EXERCISE GOAL: Consider the records below. How many of their lines include the word "pela"? State the number and nothing else.

Extracted page text data:
+ + + + +

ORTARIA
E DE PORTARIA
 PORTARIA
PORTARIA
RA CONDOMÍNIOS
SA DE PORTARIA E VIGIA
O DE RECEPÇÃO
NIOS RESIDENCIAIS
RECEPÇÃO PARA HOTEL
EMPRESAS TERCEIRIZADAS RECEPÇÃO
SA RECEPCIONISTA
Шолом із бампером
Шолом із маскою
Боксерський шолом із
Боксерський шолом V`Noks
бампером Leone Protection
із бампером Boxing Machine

+ + + + +

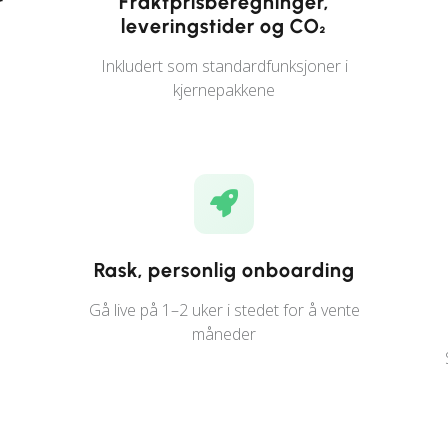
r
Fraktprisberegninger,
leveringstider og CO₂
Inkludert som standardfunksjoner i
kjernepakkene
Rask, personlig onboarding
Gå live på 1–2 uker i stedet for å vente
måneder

+ + + + +

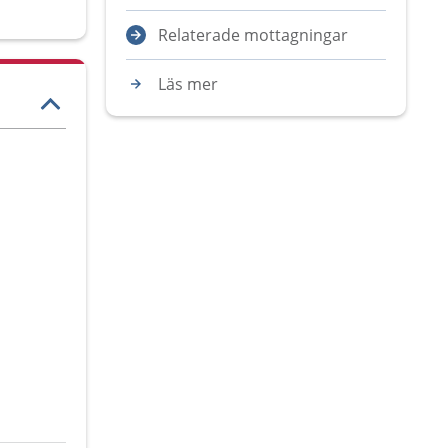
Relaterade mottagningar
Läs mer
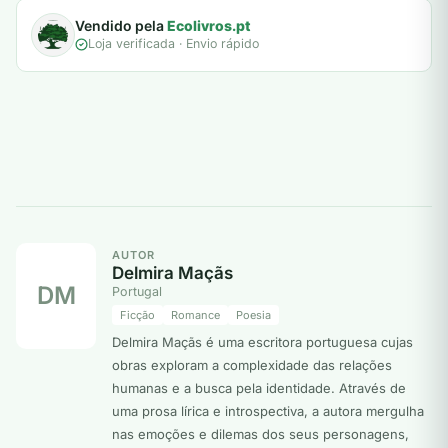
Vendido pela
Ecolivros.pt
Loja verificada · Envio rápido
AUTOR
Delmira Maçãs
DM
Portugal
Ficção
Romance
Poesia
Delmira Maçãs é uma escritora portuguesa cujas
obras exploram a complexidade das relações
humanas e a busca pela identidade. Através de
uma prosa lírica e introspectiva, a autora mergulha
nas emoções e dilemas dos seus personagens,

+ + + + +

TASK RESPONSE: 2